Where a line in the material beneath contains "Задача", count it. Give the number only.

START LISTED RECORDS

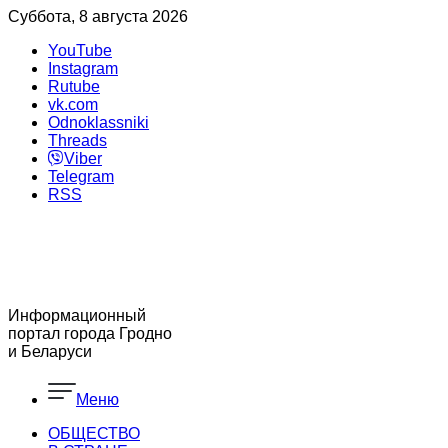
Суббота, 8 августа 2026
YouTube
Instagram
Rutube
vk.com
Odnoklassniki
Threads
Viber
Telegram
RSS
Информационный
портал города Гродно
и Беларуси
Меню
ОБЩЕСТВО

END LISTED RECORDS
START LISTED RECORDS

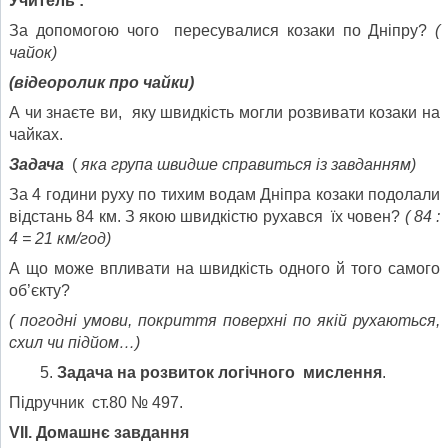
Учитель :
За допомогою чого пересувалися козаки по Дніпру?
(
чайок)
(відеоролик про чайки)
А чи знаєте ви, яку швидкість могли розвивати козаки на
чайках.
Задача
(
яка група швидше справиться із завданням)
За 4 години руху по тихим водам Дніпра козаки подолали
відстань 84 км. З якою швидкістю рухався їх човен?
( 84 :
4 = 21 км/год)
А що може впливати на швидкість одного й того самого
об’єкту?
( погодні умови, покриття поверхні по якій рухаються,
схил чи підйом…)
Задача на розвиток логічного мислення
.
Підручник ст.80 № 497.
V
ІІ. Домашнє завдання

END LISTED RECORDS

SOLUTION TO THE EXERCISE: 2